Shortly after the debate, in early 1937, Muller heard that Stalin had read his book, Out of the Night. Stalin had rejected Muller’s vision of socialist genetics and was apparently readying an attack on the book. Having managed to personally irritate Stalin, and with no clear career prospects there, Vavilov urged Muller to leave the Soviet Union. However, he wanted to recoup some goodwill first to minimize the negative consequences of his departure to his colleagues. The plan was to join the Republicans in their fight against fascism in the Spanish Civil War, an international cause celebré.

Sample of Muller's notes on blood transfusion from Spanish Civil War

This is a small sample of Muller's notes on blood transfusion during the Spanish Civil War. Continuing a Soviet project, his research was on the viability of cadaver blood, a line of research which greatly interested Norman Bethune as well. More research notes are in the collection.

Muller's civil war speech

A speech Muller delivered during the Spanish Civil War.

The Soviet Union was the only major power that supported the rightfully elected government in Spain. The leftist Spanish Republicans were struggling to match the military aid provided by Hitler and Mussolini to the fascist insurgency led by Generalissimo Franco. Muller and Vavilov correctly felt they would not refuse volunteers. Muller joined the blood transfusion unit led by the renowned Canadian thoracic surgeon and political radical Dr. Norman Bethune, bringing with him Russian blood transfusion technology.
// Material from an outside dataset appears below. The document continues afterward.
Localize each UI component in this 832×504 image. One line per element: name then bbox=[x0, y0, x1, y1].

Canada, like the United States, France, England and many other nominally anti-Fascist powers had recognized the Republican government, but chose to sit back and watch rather than offer aid. However, there was a groundswell of support among leftists in these countries and many of them went on their own, to fight, to help, or to document history. Bethune himself would die a few years later working as a battlefield medic in revolutionary China. Back in the USSR, people were closely following the Spanish Civil War. Vavilov in fact wrote to Muller that his heroic rush into a collapsing building to help rescue some research had appeared in the Soviet papers.

Muller's resignation from Academy of Sciences of the USSR

One of Muller's most striking moves in the fight against Lysenkoism in the Soviet Union occurred in 1948, when he resigned from the Academy of Sciences of the USSR. His resignation was precipitated by the Academy of Agricultural Sciences officially committing itself solely to Lysenkoism earlier that year. The Academy's public response, published in Pravda, the official newspaper of the Communist Party of the Soviet Union, sheds light on the degree of ideological entrenchment at the time.
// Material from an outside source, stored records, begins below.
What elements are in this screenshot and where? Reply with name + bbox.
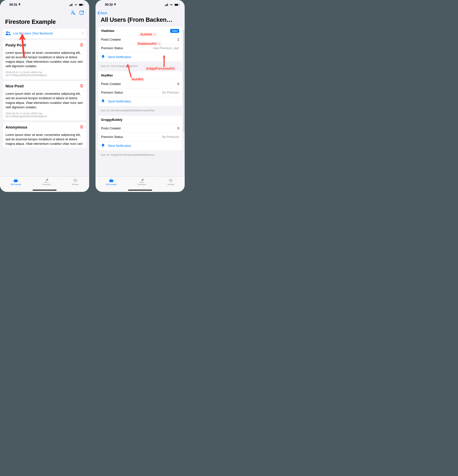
battery-icon xyxy=(79,4,84,6)
send-notification-label: Send Notification xyxy=(108,144,131,148)
svg-rect-6 xyxy=(84,4,84,5)
page-title: Firestore Example xyxy=(0,16,89,27)
send-notification-row[interactable]: Send Notification xyxy=(98,52,182,61)
tab-db-example[interactable]: DB Example xyxy=(106,178,116,192)
user-card: VladislavYOU Posts Created2 Premium Stat… xyxy=(98,26,182,61)
svg-rect-18 xyxy=(167,4,168,6)
status-time: 00:32 xyxy=(105,3,113,7)
post-meta: 2024-03-31 11:19:49 +0000 | by HzYrtTMaq… xyxy=(3,70,86,79)
premium-status-value: No Premium xyxy=(162,135,179,139)
posts-created-value: 0 xyxy=(177,82,179,86)
status-bar: 00:32 xyxy=(95,0,185,9)
tab-db-example[interactable]: DB Example xyxy=(10,178,21,192)
svg-rect-20 xyxy=(175,4,178,6)
svg-rect-23 xyxy=(110,179,112,180)
post-card: Anonymous Lorem ipsum dolor sit amet, co… xyxy=(3,122,86,148)
page-title: All Users (From Backen… xyxy=(95,15,185,25)
home-indicator xyxy=(33,190,57,191)
post-meta: 2024-03-31 11:19:43 +0000 | by HzYrtTMaq… xyxy=(3,111,86,120)
post-card: Posty Post! Lorem ipsum dolor sit amet, … xyxy=(3,40,86,79)
post-card: Nice Post! Lorem ipsum dolor sit amet, c… xyxy=(3,81,86,120)
phone-left: 00:31 Firestore Example List All Users (… xyxy=(0,0,89,192)
premium-status-value: Has Premium, yay! xyxy=(153,46,179,50)
user-name: GroggyBubbly xyxy=(101,118,122,122)
svg-rect-0 xyxy=(69,5,70,6)
home-indicator xyxy=(128,190,152,191)
cellular-icon xyxy=(165,4,168,6)
user-name: HeyMan xyxy=(101,74,113,77)
list-users-label: List All Users (Test Backend) xyxy=(13,32,79,35)
user-card: HeyMan Posts Created0 Premium StatusNo P… xyxy=(98,71,182,106)
users-icon xyxy=(6,31,11,36)
back-button[interactable]: Back xyxy=(95,9,185,15)
tab-label: Developer xyxy=(138,183,146,185)
posts-created-label: Posts Created xyxy=(101,38,121,42)
send-notification-label: Send Notification xyxy=(108,55,131,59)
user-id: User ID: PqQjFGFHYBUjMJn4B56fNNKhEmu2 xyxy=(95,152,185,158)
trash-icon[interactable] xyxy=(79,84,84,89)
location-icon xyxy=(18,3,21,7)
user-id: User ID: MV2eE4rxxaMIK4CERRALNXyG0Pa2 xyxy=(95,108,185,114)
send-notification-row[interactable]: Send Notification xyxy=(98,97,182,106)
user-name: Vladislav xyxy=(101,29,114,33)
premium-status-label: Premium Status xyxy=(101,91,123,94)
send-notification-row[interactable]: Send Notification xyxy=(98,141,182,150)
svg-rect-16 xyxy=(166,5,166,6)
list-users-row[interactable]: List All Users (Test Backend) xyxy=(3,29,86,38)
send-notification-label: Send Notification xyxy=(108,100,131,103)
back-label: Back xyxy=(100,11,107,15)
post-body: Lorem ipsum dolor sit amet, consectetur … xyxy=(3,90,86,111)
svg-point-7 xyxy=(72,11,73,13)
tab-label: DB Example xyxy=(106,183,116,185)
tab-label: DB Example xyxy=(10,183,21,185)
chevron-right-icon xyxy=(82,32,84,35)
tab-settings[interactable]: Settings xyxy=(72,178,79,192)
posts-created-label: Posts Created xyxy=(101,82,121,86)
svg-rect-21 xyxy=(179,4,180,5)
post-body: Lorem ipsum dolor sit amet, consectetur … xyxy=(3,131,86,148)
scrollbar[interactable] xyxy=(184,30,184,133)
status-icons xyxy=(165,4,180,6)
compose-icon[interactable] xyxy=(79,10,84,16)
svg-rect-3 xyxy=(72,4,72,6)
post-title: Anonymous xyxy=(6,125,27,129)
svg-point-11 xyxy=(9,32,10,33)
status-bar: 00:31 xyxy=(0,0,89,9)
user-id: User ID: HzYrtTMaqYg6XkZZhH xyxy=(95,63,185,69)
tab-label: Settings xyxy=(72,183,79,185)
bell-icon xyxy=(101,99,105,104)
tab-label: Settings xyxy=(167,183,174,185)
wifi-icon xyxy=(74,4,78,6)
premium-status-label: Premium Status xyxy=(101,46,123,50)
tab-label: Developer xyxy=(42,183,51,185)
status-icons xyxy=(69,4,84,6)
svg-rect-1 xyxy=(70,5,71,6)
premium-status-label: Premium Status xyxy=(101,135,123,139)
post-body: Lorem ipsum dolor sit amet, consectetur … xyxy=(3,49,86,70)
svg-rect-13 xyxy=(15,179,17,180)
bell-icon xyxy=(101,144,105,148)
svg-rect-17 xyxy=(166,4,167,6)
post-title: Nice Post! xyxy=(6,84,24,88)
posts-created-value: 0 xyxy=(177,127,179,130)
status-time: 00:31 xyxy=(9,3,17,7)
posts-created-label: Posts Created xyxy=(101,127,121,130)
you-badge: YOU xyxy=(170,29,179,33)
battery-icon xyxy=(174,4,180,6)
svg-rect-5 xyxy=(79,4,82,6)
trash-icon[interactable] xyxy=(79,125,84,130)
svg-point-10 xyxy=(6,31,8,33)
chevron-left-icon xyxy=(97,11,100,15)
cellular-icon xyxy=(69,4,73,6)
user-card: GroggyBubbly Posts Created0 Premium Stat… xyxy=(98,116,182,150)
tab-settings[interactable]: Settings xyxy=(167,178,174,192)
svg-point-24 xyxy=(170,180,171,181)
user-check-icon[interactable] xyxy=(71,10,76,16)
premium-status-value: No Premium xyxy=(162,91,179,94)
svg-rect-2 xyxy=(71,4,71,6)
location-icon xyxy=(114,3,116,7)
post-title: Posty Post! xyxy=(6,43,26,47)
trash-icon[interactable] xyxy=(79,43,84,48)
svg-point-14 xyxy=(75,180,76,181)
phone-right: 00:32 Back All Users (From Backen… Vladi… xyxy=(95,0,185,192)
The public reply to Muller's resignation from the Academy of Science of the USSR published in Pravda

The public reply to Muller's resignation from the Academy of Science of the USSR published in Pravda.
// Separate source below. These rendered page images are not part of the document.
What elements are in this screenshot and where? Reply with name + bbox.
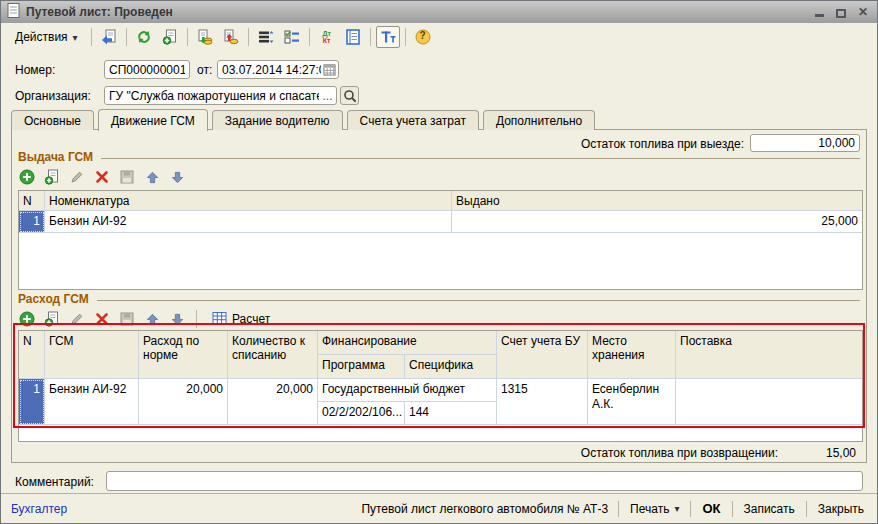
number-label: Номер:	[15, 63, 55, 77]
issue-col-n[interactable]: N	[19, 191, 45, 211]
copy-row-icon[interactable]	[43, 168, 61, 186]
fuel-return-value: 15,00	[778, 446, 856, 460]
expense-row-qty[interactable]: 20,000	[228, 379, 318, 425]
issue-table-empty-area[interactable]	[19, 233, 862, 289]
date-input[interactable]: 03.07.2014 14:27:05	[217, 60, 339, 79]
expense-col-rate[interactable]: Расход по норме	[139, 331, 228, 379]
expense-col-location[interactable]: Место хранения	[588, 331, 676, 379]
comment-label: Комментарий:	[15, 475, 94, 489]
ok-button[interactable]: ОК	[691, 494, 731, 523]
unpost-document-icon[interactable]	[219, 26, 243, 48]
select-ellipsis-button[interactable]: ...	[319, 87, 336, 104]
search-icon[interactable]	[340, 86, 359, 105]
list-settings-icon[interactable]	[280, 26, 304, 48]
edit-row-icon[interactable]	[68, 310, 86, 328]
toolbar-separator	[248, 28, 249, 46]
comment-input[interactable]	[106, 471, 863, 491]
toolbar-separator	[196, 310, 197, 328]
post-document-icon[interactable]	[193, 26, 217, 48]
issue-row-issued[interactable]: 25,000	[452, 211, 862, 233]
end-edit-icon[interactable]	[118, 168, 136, 186]
expense-row-gsm[interactable]: Бензин АИ-92	[45, 379, 139, 425]
expense-table[interactable]: N ГСМ Расход по норме Количество к списа…	[18, 330, 863, 442]
refresh-icon[interactable]	[132, 26, 156, 48]
calendar-icon[interactable]	[321, 61, 338, 78]
tab-bar: Основные Движение ГСМ Задание водителю С…	[11, 108, 595, 130]
save-button[interactable]: Записать	[733, 494, 806, 523]
expense-col-supply[interactable]: Поставка	[676, 331, 862, 379]
expense-row-specifics[interactable]: 144	[405, 402, 497, 425]
main-toolbar: Действия▾ ДтКт	[3, 24, 875, 50]
move-down-icon[interactable]	[168, 310, 186, 328]
expense-row-rate[interactable]: 20,000	[139, 379, 228, 425]
close-icon[interactable]: ✕	[855, 5, 871, 19]
help-icon[interactable]: ?	[411, 26, 435, 48]
issue-col-nomenclature[interactable]: Номенклатура	[45, 191, 452, 211]
issue-row-nomenclature[interactable]: Бензин АИ-92	[45, 211, 452, 233]
list-structure-icon[interactable]	[254, 26, 278, 48]
accountant-link[interactable]: Бухгалтер	[11, 502, 67, 516]
organization-input[interactable]: ГУ "Служба пожаротушения и спасательны .…	[104, 86, 337, 105]
debit-credit-icon[interactable]: ДтКт	[315, 26, 339, 48]
expense-row-program-line1[interactable]: Государственный бюджет	[318, 379, 497, 402]
actions-menu-button[interactable]: Действия▾	[7, 26, 86, 48]
expense-col-n[interactable]: N	[19, 331, 45, 379]
tab-zadanie-voditelyu[interactable]: Задание водителю	[212, 110, 343, 130]
toolbar-separator	[405, 28, 406, 46]
copy-row-icon[interactable]	[43, 310, 61, 328]
print-button[interactable]: Печать▾	[619, 494, 690, 523]
toolbar-separator	[309, 28, 310, 46]
tab-dopolnitelno[interactable]: Дополнительно	[483, 110, 595, 130]
calc-button[interactable]: Расчет	[207, 309, 275, 330]
expense-row-account[interactable]: 1315	[497, 379, 588, 425]
end-edit-icon[interactable]	[118, 310, 136, 328]
expense-col-gsm[interactable]: ГСМ	[45, 331, 139, 379]
footer-bar: Бухгалтер Путевой лист легкового автомоб…	[1, 494, 877, 523]
move-up-icon[interactable]	[143, 168, 161, 186]
type-filter-icon[interactable]	[376, 26, 400, 48]
number-input[interactable]	[104, 60, 190, 79]
issue-table[interactable]: N Номенклатура Выдано 1 Бензин АИ-92 25,…	[18, 190, 863, 290]
section-divider	[97, 300, 860, 301]
title-bar: Путевой лист: Проведен ✕	[1, 1, 877, 23]
expense-col-financing[interactable]: Финансирование	[318, 331, 497, 355]
expense-row-location[interactable]: Есенберлин А.К.	[588, 379, 676, 425]
expense-col-program[interactable]: Программа	[318, 355, 405, 379]
expense-section-title: Расход ГСМ	[18, 292, 89, 306]
date-label: от:	[197, 63, 212, 77]
section-divider	[101, 158, 860, 159]
document-icon	[7, 3, 20, 21]
reread-document-icon[interactable]	[97, 26, 121, 48]
move-up-icon[interactable]	[143, 310, 161, 328]
expense-row-program-line2[interactable]: 02/2/202/106...	[318, 402, 405, 425]
journal-icon[interactable]	[341, 26, 365, 48]
tab-panel: Остаток топлива при выезде: Выдача ГСМ N…	[11, 129, 867, 463]
delete-row-icon[interactable]	[93, 168, 111, 186]
minimize-icon[interactable]	[811, 5, 827, 19]
expense-col-account[interactable]: Счет учета БУ	[497, 331, 588, 379]
delete-row-icon[interactable]	[93, 310, 111, 328]
expense-col-qty[interactable]: Количество к списанию	[228, 331, 318, 379]
expense-row-supply[interactable]	[676, 379, 862, 425]
expense-col-specifics[interactable]: Специфика	[405, 355, 497, 379]
toolbar-separator	[187, 28, 188, 46]
expense-row-number[interactable]: 1	[19, 379, 45, 425]
add-row-icon[interactable]	[18, 310, 36, 328]
issue-row-number[interactable]: 1	[19, 211, 45, 233]
issue-col-issued[interactable]: Выдано	[452, 191, 862, 211]
add-row-icon[interactable]	[18, 168, 36, 186]
document-window: Путевой лист: Проведен ✕ Действия▾	[0, 0, 878, 524]
fuel-out-label: Остаток топлива при выезде:	[581, 137, 744, 151]
copy-document-icon[interactable]	[158, 26, 182, 48]
tab-scheta-ucheta-zatrat[interactable]: Счета учета затрат	[347, 110, 479, 130]
tab-dvizhenie-gsm[interactable]: Движение ГСМ	[98, 109, 208, 131]
close-button[interactable]: Закрыть	[807, 494, 867, 523]
expense-toolbar: Расчет	[18, 309, 275, 329]
issue-toolbar	[18, 167, 186, 187]
maximize-icon[interactable]	[833, 5, 849, 19]
fuel-return-row: Остаток топлива при возвращении: 15,00	[581, 446, 856, 460]
edit-row-icon[interactable]	[68, 168, 86, 186]
tab-osnovnye[interactable]: Основные	[11, 110, 94, 130]
move-down-icon[interactable]	[168, 168, 186, 186]
expense-table-empty-area[interactable]	[19, 425, 862, 441]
Muller stayed in Spain for eight weeks and then briefly headed back to Texas, before returning to the Soviet Union. Having established his leftist bonafides with his time in Spain, Muller escaped after a final farewell with Vavilov in October 1937. Lysenkoism continued to grow and fester in Soviet genetics for the next several decades, being adopted as official doctrine in 1948, before finally being overcome in the 1960s, when Lysenko was removed from his position and Mendelian genetics could again be taught openly. The personal toll on Muller and his circle of friends and colleagues would be immense. Both of Muller’s former Soviet lab members from Texas, Izrail Agol and Solomon Levit, were shot on the “killing fields”, possibly before Muller had left. Muller’s friend and sponsor, Nicolai Vavilov, died of starvation in a Soviet prison in 1943 in the town of Saratov, near a university where he used to work. Many other geneticists shared their fate. Muller's experiences in the USSR closed the curtain on his communist sympathies, although he remained committed to broadly leftist politics for the rest of his life.